Trogloraptor hangs beneath rudimentary webs beneath cave ceilings. It is about four centimeters wide when its legs are extended—larger than the size of a half-dollar coin. Its extraordinary, raptorial claws suggest that it is a fierce, specialized predator, but its prey and attack behavior remain unknown.
A team of citizen scientists and arachnologists found these spiders living in caves in southwest Oregon.
Trogloraptor was not the only new cave spider discovered in 2012: in another study involving spelunking, Academy scientists and their colleagues described ten new spider species (Tayshaneta spp.) living in central Texas caves.
OUT OF AFRICA
The islands of Sao Tome and Principe, located in the Gulf of Guinea off Africa's west coast, host a number of plants, fungi, mammals, birds, reptiles, and amphibians found nowhere else on Earth. Since 2001, the Academy has embarked on several multidisciplinary expeditions to the islands in an effort to document their biodiversity and raise conservation awareness. A new species of gecko found only on Principe, Hemidactylus principensis, was described this year by Academy scientist Bob Drewes and his colleagues. For a long time, it was considered the same species as Hemidactylus greeffi from Sao Tome, but morphological and molecular work has resolved them as two distinct species, endemic to their respective islands. "This gecko is just one more example of the amazing degree of endemism on Sao Tome and Principe," said Drewes. "Habitat destruction is a growing threat to the species on these islands, and we want to make sure the nation's residents know what they have to lose before they make decisions that will impact their rich biological resources."

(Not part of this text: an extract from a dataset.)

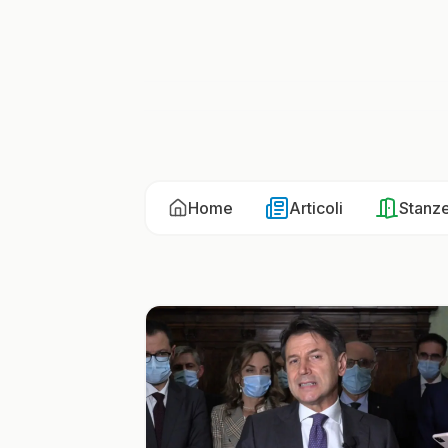
Home
Articoli
Stanz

On the other side of Africa, a frog collected in 1930 and deposited in a museum collection finally received recognition as a new species. Arthroleptis kutogundua was described by Academy scientist David Blackburn from a single specimen collected from the Ngozi volcanic crater in southwest Tanzania. It is unknown whether the species still exists in this remote region.
THE JAGUAR SHARK LIVES...
The California Academy of Sciences sent its first scientific expedition to the Galapagos Islands in 1905 and has since organized dozens of return trips. As a result, the Academy is now home to the world's most comprehensive collection of scientific specimens from these famous islands. In 2012, Academy scientists and colleagues described a new species of Galapagos catshark (Bythaelurus giddingsi) collected from depths of 1,400 - 1,900 feet via submersible. It is approximately a foot long and has a chocolate-brown coloration with pale, irregularly distributed spots on its body. The authors chose "jaguar catshark" as the common name for the new species, partly because of its spotted pattern, and partly because it bears a striking resemblance to the mythical "Jaguar Shark" seen cruising the dark depths in The Life Aquatic, the Wes Anderson film for which the authors have a particular fondness.
A BOUNTY OF REEF FISHES
June marked the debut of Reef Fishes of the East Indies, a magnum opus that was several decades in the making. Co-authored by Academy research associate Mark Erdmann, this three-volume book set provides descriptions and color photographs of more than 2,500 reef fishes, including 25 new species. Its geographic coverage spans the South China Sea, Andaman Sea, and the Coral Triangle—the region between the Philippines, Borneo, and New Guinea that is regarded as a global center of biodiversity. With these books, the authors hope to inspire appreciation for the area's marine fauna and help guide governmental efforts for conservation.